Eglises d'Asie

Après vingt-et-un ans d’exil, le patriarche du bouddhisme unifié semble avoir recouvré une partie de sa liberté d’initiative et de mouvement

Publié le 18/03/2010




La suite des événements récents semble confirmer le processus de libéralisation qui, depuis le début du mois d’avril, marque les relations du bouddhisme unifié, jusqu’ici banni, et des autorités civiles. La nouvelle orientation avait été illustrée, le 2 avril dernier, par la spectaculaire rencontre du Premier ministre vietnamien avec le patriarche, le vénérable Thich Huyên Quang, venu se soigner à Hanoi, depuis le lieu de son exil forcé au Centre-Vietnam (1). Des propos affables avaient été échangés et l’on se demandait quelle en serait la suite.

Le patriarche paraît avoir recouvré, depuis cette rencontre, une partie de sa liberté de déplacement. Après plus de vingt-et-un ans de résidence surveillée, émaillée de quelques escapades (2), dans la province de Quang Ngai, il multiplie aujourd’hui les déplacements, depuis sa rencontre avec le chef du gouvernement. Le 7 avril, le dirigeant bouddhiste avait pu s’embarquer dans un train à destination de Huê où environ 2 000 religieux et laïcs bouddhistes, appartenant au bouddhisme unifié comme à l’Eglise bouddhiste patronnée par l’Etat, lui ont fait un accueil triomphal. Revenu ensuite dans sa résidence du Binh Dinh, il avait entrepris un nouveau voyage à Huê le 21 avril pour y participer aux cérémonies de commémoration de la mort du patriarche Thich Dôn Hâu, cérémonies qui avaient réuni plus de 3 000 religieux et laïcs. Le lendemain, les autorités de Huê l’escortaient jusqu’au monastère Nguyên Thiêu, dans la province de Binh Dinh. Cependant, son vou le plus ardent était de se rendre à Saigon lieu d’où il avait été exilé en février 1982 par “une mesure administrative” prise par la municipalité.

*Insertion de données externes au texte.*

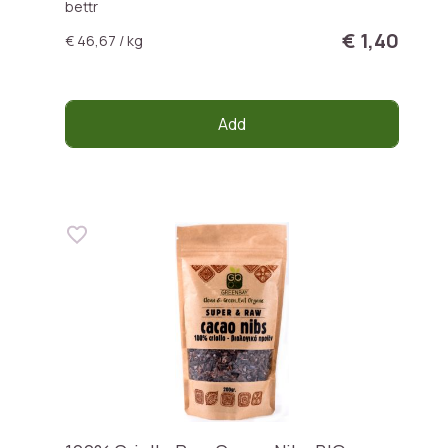
bettr
€ 1,40
€ 46,67 / kg
Add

Le voyage à Hô Chi Minh-Ville a eu lieu le 2 mai sous escorte des cadres du Bureau des Affaires religieuses (3). Arrivé dans la métropole du Sud-Vietnam, le religieux n’a pas obtenu l’autorisation de résider avec les religieux du bouddhisme unifié mais a été directement conduit à la pagode An Quang, pagode célèbre avant 1975 pour sa résistance aux pouvoirs établis, aujourd’hui le siège de l’Eglise bouddhiste du Vietnam, Eglise patronnée par le pouvoir vietnamien. Une foule de 1 000 personnes l’y attendait. Le religieux a pu s’adresser à elle. Il a notamment déclaré qu’“il était temps pour les bouddhistes de s’unir et de réaliser les enseignements de Bouddha de libérer les gens de la souffrance et de l’injustice”.

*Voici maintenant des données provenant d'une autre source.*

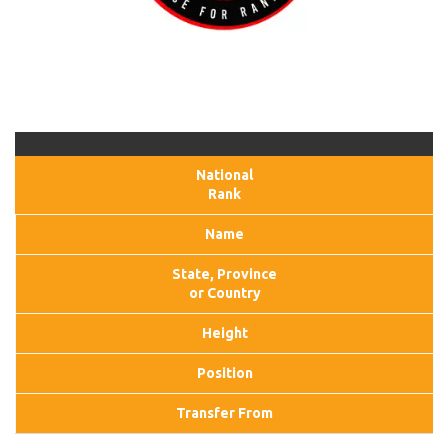
National
Rank
Name
State, Province
or Country
Height
Position
Transfer From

Cependant, la rencontre la plus importante du religieux exilé à Hô Chi Minh-Ville fut celle du deuxième personnage du bouddhisme unifié, le vénérable Thich Quang Dô, toujours retenu en résidence surveillée dans une cellule du monastère Thanh Minh Thiên, à Saigon. Elle a eu lieu le lundi 5 mai et a duré toute l’après-midi. On présume que l’entretien a porté sur l’avenir du bouddhisme unifié, toujours interdit par les autorités civiles. C’était la première visite reçue par le vénérable Thich Quang Dô depuis sa mise en détention administrative et une des rares visites échangées par les deux hauts dignitaires du bouddhisme depuis 1982 (4).

Selon le Bureau international d’information bouddhiste qui a publié plusieurs communiqués détaillés sur le séjour du patriarche à Saigon, le vénérable a eu plusieurs entretiens avec des responsables politiques, en particulier, avec le président du Comité populaire de Hô Chi Minh-Ville, Lê Thanh Hai. Lors de cette rencontre, le 7 mai, le religieux a demandé au dirigeant saigonais que le bouddhisme unifié soit autorisé à mener des activités religieuses publiques. Il a aussi exposé son désir de voir le bouddhisme procéder à son unification, ce à quoi son interlocuteur a répondu qu’il s’agissait là d’une affaire intérieure au bouddhisme. D’autres rencontres ont suivi, en particulier, un long entretien avec le consul des Etats-Unis à Hô Chi Minh-Ville, Mme Emi Lynch Yamauchi, accompagnée de conseillers. Enfin, le 12 mai, une nouvelle rencontre entre les vénérables Thich Huyen Quang et Thich Quang Dô a eu lieu au monastère de Thanh Minh Thiên. On apprenait aussi que le patriarche désirait passer quelques jours dans ces lieux avant de prendre la route de sa pagode dans le Binh Dinh.